On Mon, 19 Nov 2007 13:20:46 -0800 (PST), Ken Arromdee arromdee@rahul.net wrote:
Probably someone who thinks that there are people who don't know the details of that Shakespeare play and might be reading or seeing it for the first time in the future.
...and doesn't understand that scholarly treatments of Shakespeare don't include spoiler warnings.
Guy (JzG)
JzG wrote:
On Mon, 19 Nov 2007 13:20:46 -0800 (PST), Ken Arromdee arromdee@rahul.net wrote:
Probably someone who thinks that there are people who don't know the details of that Shakespeare play and might be reading or seeing it for the first time in the future.
...and doesn't understand that scholarly treatments of Shakespeare don't include spoiler warnings.
But Wikipedia is not a traditional encyclopedia. So that doesn't necessarily follow.

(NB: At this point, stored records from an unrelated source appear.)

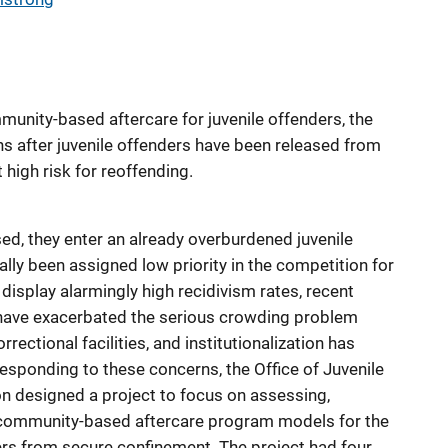
munity-based aftercare for juvenile offenders, the
ns after juvenile offenders have been released from
high risk for reoffending.
ed, they enter an already overburdened juvenile
ally been assigned low priority in the competition for
display alarmingly high recidivism rates, recent
have exacerbated the serious crowding problem
rectional facilities, and institutionalization has
esponding to these concerns, the Office of Juvenile
n designed a project to focus on assessing,
e community-based aftercare program models for the
ders from secure confinement. The project had four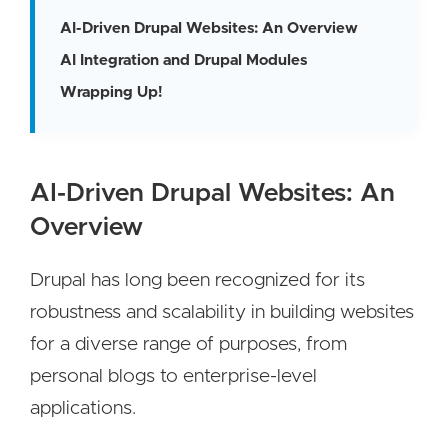
AI-Driven Drupal Websites: An Overview
AI Integration and Drupal Modules
Wrapping Up!
AI-Driven Drupal Websites: An
Overview
Drupal has long been recognized for its
robustness and scalability in building websites
for a diverse range of purposes, from
personal blogs to enterprise-level
applications.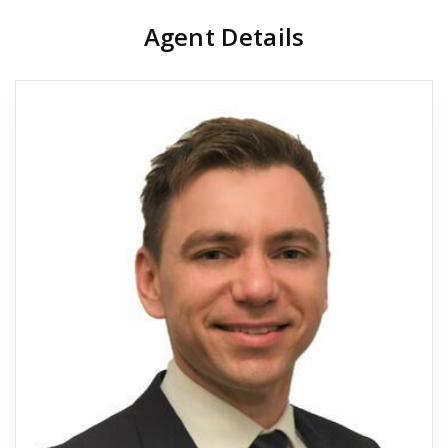
Agent Details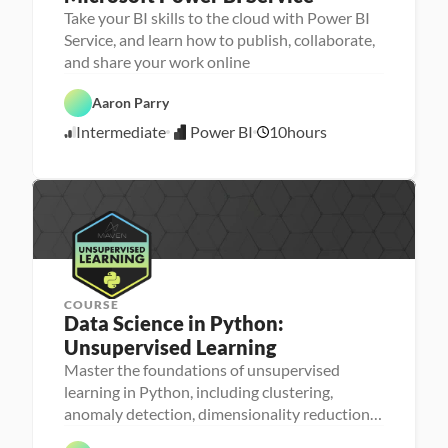
Take your BI skills to the cloud with Power BI
Service, and learn how to publish, collaborate,
D
and share your work online
a
t
P
a 
Aaron Parry
o
A
w
n
Intermediate
Power BI
10
hours
e
5
a
r 
l
/
B
y
3
I
s
0
i
/
s
2
4
COURSE
Data Science in Python: 
Unsupervised Learning
Master the foundations of unsupervised
P
M
e
learning in Python, including clustering,
a
r
D
anomaly detection, dimensionality reduction,
D
c
s
a
a
h
o
and recommenders
t
t
i
n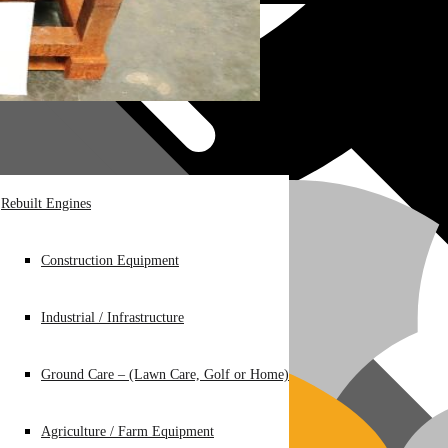
Rebuilt Engines
Construction Equipment
Industrial / Infrastructure
Ground Care – (Lawn Care, Golf or Home)
Agriculture / Farm Equipment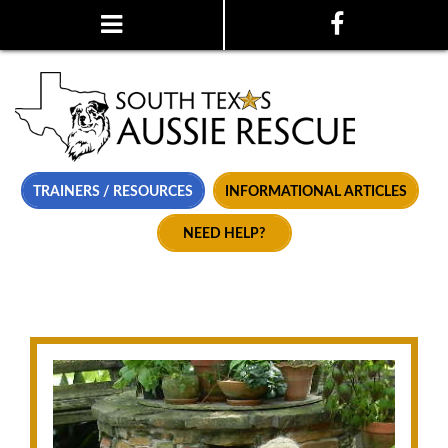
TRAINERS / RESOURCES
INFORMATIONAL ARTICLES
NEED HELP?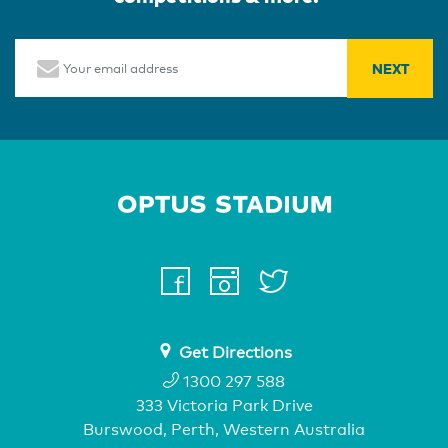
Email
Home Page
facebook
instagram
twitter
youtube
Get Directions
1300 297 588
333 Victoria Park Drive
Burswood, Perth, Western Australia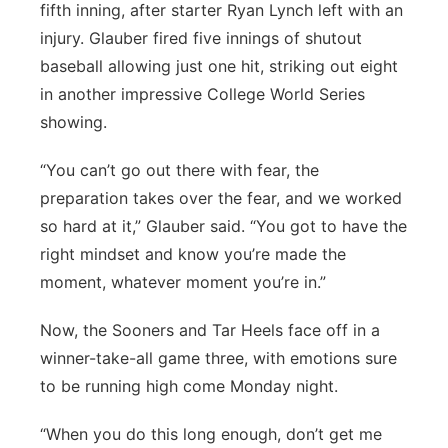
fifth inning, after starter Ryan Lynch left with an
injury. Glauber fired five innings of shutout
baseball allowing just one hit, striking out eight
in another impressive College World Series
showing.
“You can’t go out there with fear, the
preparation takes over the fear, and we worked
so hard at it,” Glauber said. “You got to have the
right mindset and know you’re made the
moment, whatever moment you’re in.”
Now, the Sooners and Tar Heels face off in a
winner-take-all game three, with emotions sure
to be running high come Monday night.
“When you do this long enough, don’t get me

Quoting Guy Chapman aka JzG guy.chapman@spamcop.net:
On Mon, 19 Nov 2007 13:20:46 -0800 (PST), Ken Arromdee arromdee@rahul.net wrote:
Probably someone who thinks that there are people who don't know the details of that Shakespeare play and might be reading or seeing it for the first time in the future.
...and doesn't understand that scholarly treatments of Shakespeare don't include spoiler warnings.

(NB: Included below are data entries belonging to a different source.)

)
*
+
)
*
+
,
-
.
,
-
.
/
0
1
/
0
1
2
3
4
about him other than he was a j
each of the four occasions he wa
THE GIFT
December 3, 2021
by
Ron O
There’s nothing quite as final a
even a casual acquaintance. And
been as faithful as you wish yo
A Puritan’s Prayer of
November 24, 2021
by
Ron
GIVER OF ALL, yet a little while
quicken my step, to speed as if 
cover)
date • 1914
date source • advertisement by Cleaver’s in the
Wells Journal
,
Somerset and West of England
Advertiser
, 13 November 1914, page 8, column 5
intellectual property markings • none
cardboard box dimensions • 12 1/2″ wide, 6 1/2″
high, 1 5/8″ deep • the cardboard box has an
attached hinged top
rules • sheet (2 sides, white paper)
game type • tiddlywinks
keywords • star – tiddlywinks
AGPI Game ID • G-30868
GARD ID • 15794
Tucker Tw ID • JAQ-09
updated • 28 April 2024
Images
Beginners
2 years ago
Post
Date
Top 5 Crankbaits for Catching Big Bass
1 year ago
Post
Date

That claims relevancy isn't immediately obvious to me. Scholarly works aren't designed for general audiences and are (almost by definition) aimed at people already familiar with the work in question. The more serious objection to this sort of thing seems at least to me that most Shakespeare was material where the general audience would have already known the basic plot. So if anything the author wanted the spoilers spoiled.
On Mon, 19 Nov 2007 joshua.zelinsky@yale.edu wrote:
Scholarly works aren't designed for general audiences and are (almost by definition) aimed at people already familiar with the work in question.
Exactly.
The more serious objection to this sort of thing seems at least to me that most Shakespeare was material where the general audience would have already known the basic plot.
If that's so, then don't put spoiler warnings on Shakespeare.
I really wouldn't mind much if spoiler warnings had only been removed from cases like nursery rhymes or Shakespeare. I might argue it, since not every Shakespeare play is as well known as Hamlet, but it's at least a good point.
But these inevitably get brought up in the context of removing all spoiler warnings. And most spoiler warnings are *not* nursery rhymes or Shakespeare. The bad examples are being used as an excuse to remove the not-so-bad ones.
On Nov 19, 2007 6:28 PM, Guy Chapman aka JzG guy.chapman@spamcop.net wrote:
There were so many, and in so many patently absurd places, that it does look rather as if someone or group of people originally set out to do what David and Phil did, only in reverse.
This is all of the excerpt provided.